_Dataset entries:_
+ + + +
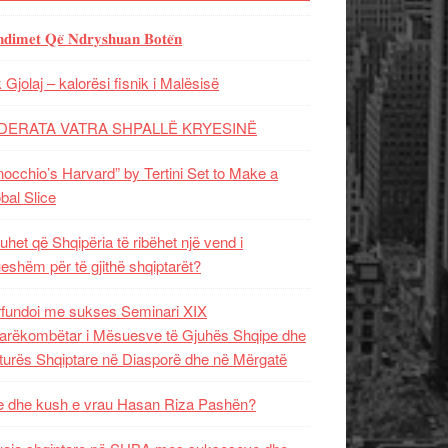
𝐝𝐢𝐦𝐞𝐭 𝐐𝐞̈ 𝐍𝐝𝐫𝐲𝐬𝐡𝐮𝐚𝐧 𝐁𝐨𝐭𝐞̈𝐧
 Gjolaj – kalorësi fisnik i Malësisë
DERATA VATRA SHPALLË KRYESINË
nocchio’s Harvard” by Tertini Set to Make a
bal Slice
uhet që Shqipëria të ribëhet një vend i
ueshëm për të gjithë shqiptarët?
fundoi me sukses Seminari XIX
rëkombëtar i Mësuesve të Gjuhës Shqipe dhe
turës Shqiptare në Diasporë dhe në Mërgatë
 dhe kush e vrau Hasan Riza Pashën?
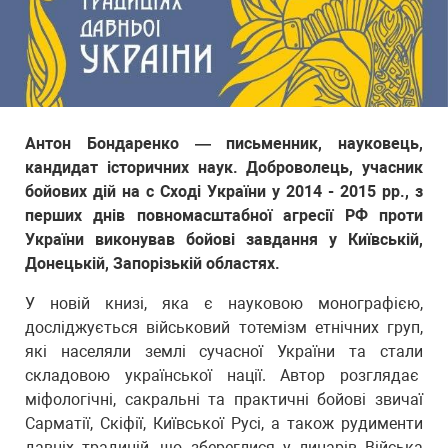
Антон Бондаренко — письменник, науковець,
кандидат історичних наук. Доброволець, учасник
бойових дій на с Сході України у 2014 - 2015 рр., з
перших днів повномасштабної агресії РФ проти
України виконував бойові завдання у Київській,
Донецькій, Запорізькій областях.
У новій книзі, яка є науковою монографією,
досліджується військовий тотемізм етнічних груп,
які населяли землі сучасної України та стали
складовою української нації. Автор розглядає
міфологічні, сакральні та практичні бойові звичаї
Сарматії, Скіфії, Київської Русі, а також рудименти
давніх традицій, що збереглися у лицарів Війська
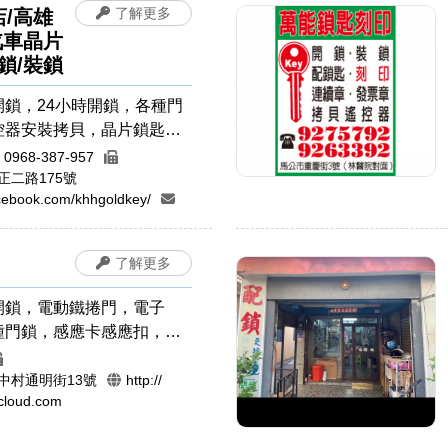
了解更多
店/高雄
汽車晶片
鎖/裝鎖
開鎖，24小時開鎖，各種門
控器安裝拷貝，晶片鎖匙，
鎖，機車開鎖
/ 0968-387-957
正二路175號
facebook.com/khhgoldkey/
了解更多
開鎖，電動鐵捲門，電子
種門鎖，感應卡感應扣，遙
裝拷貝，汽車開鎖，機車開
紋鎖，密碼鎖，開運印章，
中村通明街13號
http://
cloud.com
/胎毛筆，公司章，電腦刻
皮章，印鑑章，原子章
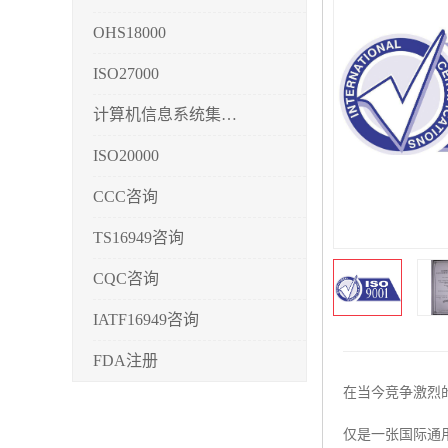
OHS18000
ISO27000
计算机信息系统集成3/4/5
ISO20000
CCC咨询
TS16949咨询
CQC咨询
IATF16949咨询
FDA注册
在当今竞争激烈
CMMI3/4/5
仅是一张国际通用
CCRC认证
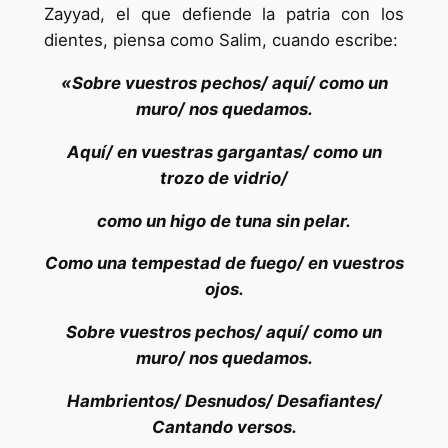
Zayyad, el que defiende la patria con los
dientes, piensa como Salim, cuando escribe:
«Sobre vuestros pechos/ aquí/ como un
muro/ nos quedamos.
Aquí/ en vuestras gargantas/ como un
trozo de vidrio/
como un higo de tuna sin pelar.
Como una tempestad de fuego/ en vuestros
ojos.
Sobre vuestros pechos/ aquí/ como un
muro/ nos quedamos.
Hambrientos/ Desnudos/ Desafiantes/
Cantando versos.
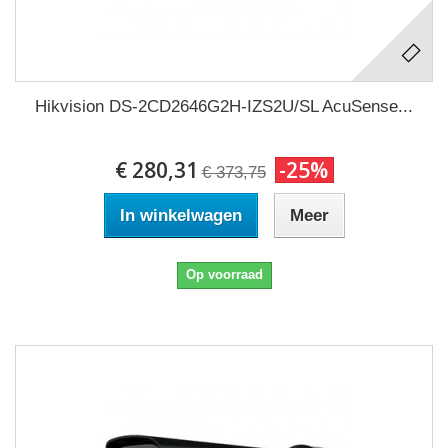
Hikvision DS-2CD2646G2H-IZS2U/SL AcuSense...
€ 280,31
-25%
€ 373,75
In winkelwagen
Meer
Op voorraad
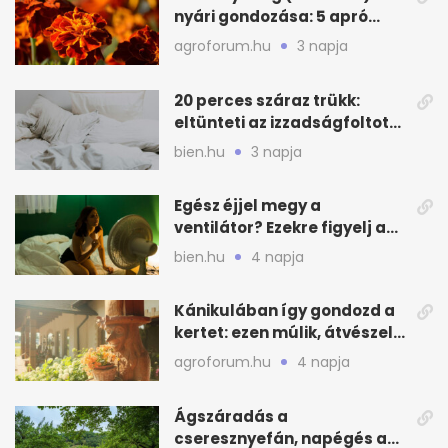
nyári gondozása: 5 apró
lépés a dús virágzásért
agroforum.hu
3 napja
20 perces száraz trükk:
eltünteti az izzadságfoltot
és a szagot a matracról
bien.hu
3 napja
Egész éjjel megy a
ventilátor? Ezekre figyelj a
hőségben alvásnál
bien.hu
4 napja
Kánikulában így gondozd a
kertet: ezen múlik, átvészeli-
e a hőséget
agroforum.hu
4 napja
Ágszáradás a
cseresznyefán, napégés a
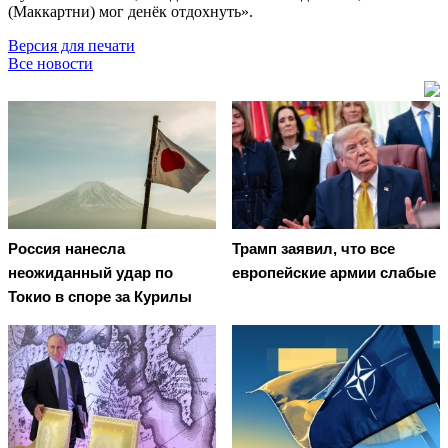
(Маккартни) мог денёк отдохнуть».
Версия для печати
Все новости
Россия нанесла
Трамп заявил, что все
неожиданный удар по
европейские армии слабые
Токио в споре за Курилы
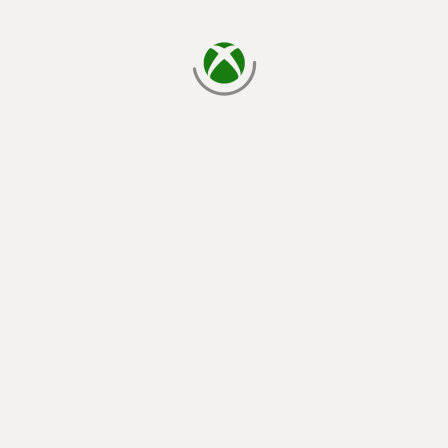
indlæser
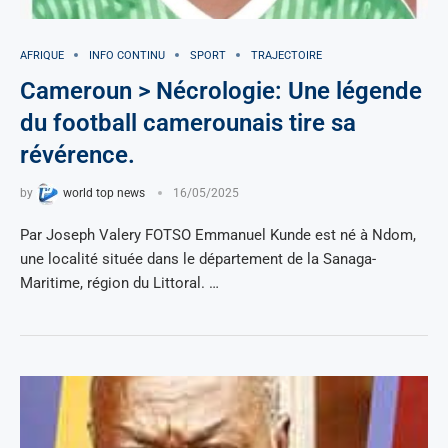
AFRIQUE
INFO CONTINU
SPORT
TRAJECTOIRE
Cameroun > Nécrologie: Une légende
du football camerounais tire sa
révérence.
by
world top news
16/05/2025
Par Joseph Valery FOTSO Emmanuel Kunde est né à Ndom,
une localité située dans le département de la Sanaga-
Maritime, région du Littoral. …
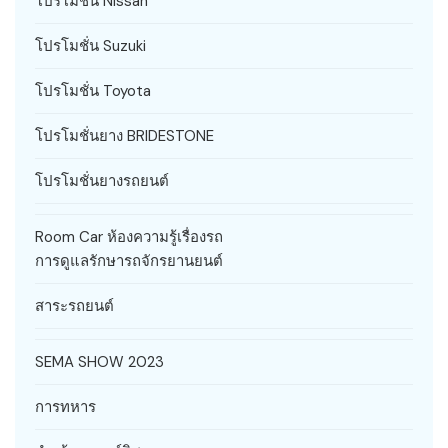
โปรโมชั่น Nissan
โปรโมชั่น Suzuki
โปรโมชั่น Toyota
โปรโมชั่นยาง BRIDESTONE
โปรโมชั่นยางรถยนต์
Room Car ห้องความรู้เรื่องรถ
การดูแลรักษารถจักรยานยนต์
สาระรถยนต์
SEMA SHOW 2023
การทหาร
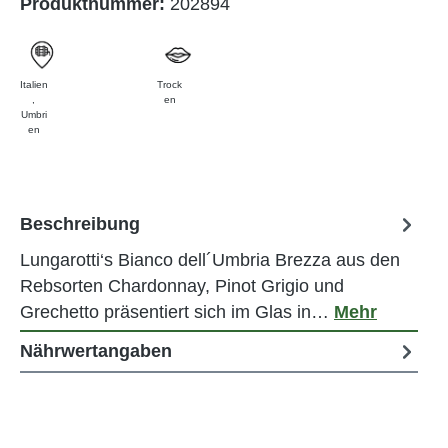
Produktnummer:
202894
Italien
Trock
,
en
Umbri
en
Beschreibung
Lungarotti‘s Bianco dell´Umbria Brezza aus den
Rebsorten Chardonnay, Pinot Grigio und
Grechetto präsentiert sich im Glas in…
Mehr
Nährwertangaben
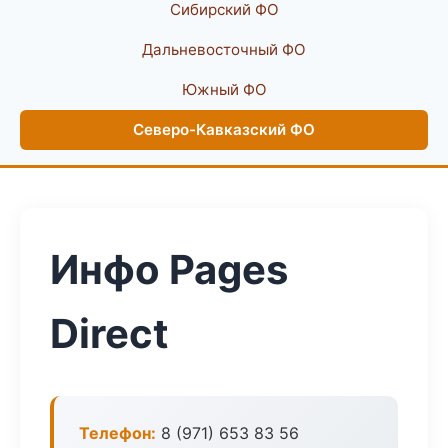
Сибирский ФО
Дальневосточный ФО
Южный ФО
Северо-Кавказский ФО
Инфо Pages
Direct
Телефон:
8 (971) 653 83 56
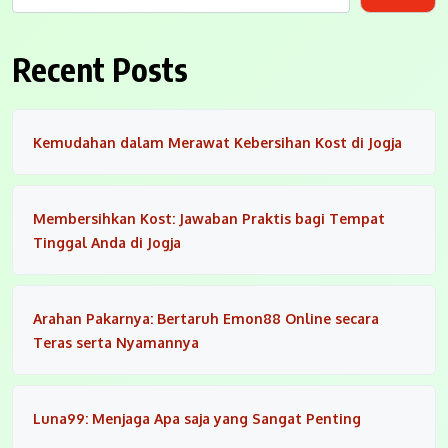
Recent Posts
Kemudahan dalam Merawat Kebersihan Kost di Jogja
Membersihkan Kost: Jawaban Praktis bagi Tempat
Tinggal Anda di Jogja
Arahan Pakarnya: Bertaruh Emon88 Online secara
Teras serta Nyamannya
Luna99: Menjaga Apa saja yang Sangat Penting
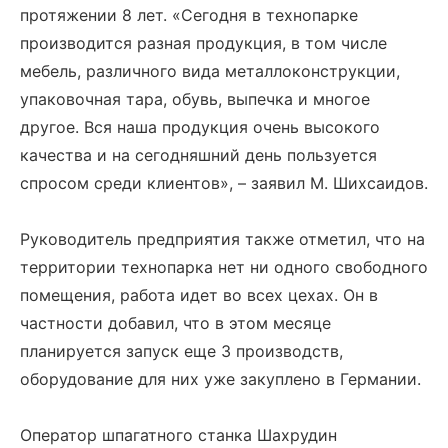
протяжении 8 лет. «Сегодня в технопарке
производится разная продукция, в том числе
мебель, различного вида металлоконструкции,
упаковочная тара, обувь, выпечка и многое
другое. Вся наша продукция очень высокого
качества и на сегодняшний день пользуется
спросом среди клиентов», – заявил М. Шихсаидов.
Руководитель предприятия также отметил, что на
территории технопарка нет ни одного свободного
помещения, работа идет во всех цехах. Он в
частности добавил, что в этом месяце
планируется запуск еще 3 производств,
оборудование для них уже закуплено в Германии.
Оператор шпагатного станка Шахрудин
+ + + +
_What is being asked:_ Filter the entries above and keep only the lines with the word "โปรโมช".

_Solution to this problem:_
โปรโมชั่น Nissan
โปรโมชั่น Suzuki
โปรโมชั่น Toyota
โปรโมชั่นยาง BRIDESTONE
โปรโมชั่นยางรถยนต์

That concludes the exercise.